Des objectifs multiples

Cet AMI a pour ambition de remplir trois objectifs. Premièrement, spécifier le profil et les compétences attendues des médiateurs en santé communautaire, nouvel acteur à l’interface du soin, de la prévention et des populations mais aussi construire un référentiel de formation de base pour permettre d’assumer cette fonction dans les territoires isolés avec une approche communautaire renforcée. Deuxièmement, déployer le dispositif sur deux territoires isolés et spontanés pour évaluer sa faisabilité, les freins éventuels à lever et les conditions de réussite du dispositif.

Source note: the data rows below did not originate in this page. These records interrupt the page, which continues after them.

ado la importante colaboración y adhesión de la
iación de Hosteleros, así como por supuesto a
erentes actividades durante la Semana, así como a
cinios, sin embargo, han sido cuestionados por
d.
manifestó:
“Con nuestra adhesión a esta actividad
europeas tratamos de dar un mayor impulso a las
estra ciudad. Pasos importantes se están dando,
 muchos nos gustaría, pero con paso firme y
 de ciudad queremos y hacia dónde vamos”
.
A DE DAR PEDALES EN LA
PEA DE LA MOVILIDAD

Et troisièmement, mesurer l’impact de l’installation d’un pool de médiateurs en santé communautaire en Guyane d’ici à 2030. Tout cela dans le but d’apporter une réponse aux spécificités du territoire en matière de santé. À savoir un manque de sensibilisation des populations aux questions de santé publique et environnementale, un phénomène de renoncement aux soins et de dégradation des états de santé voire d’aggravation de certaines pathologies, des retards de prise en charge importants liés à des diagnostics tardifs, une faible mobilisation de leurs droits par les personnes en général, et de leur couverture sociale en particulier, et des situations de risques amplifiés (exposition aux métaux lourds, addictions, IST, grossesses précoces). Car c’est bien le développement de la prévention et des soins qui est au cœur de ce projet expérimental.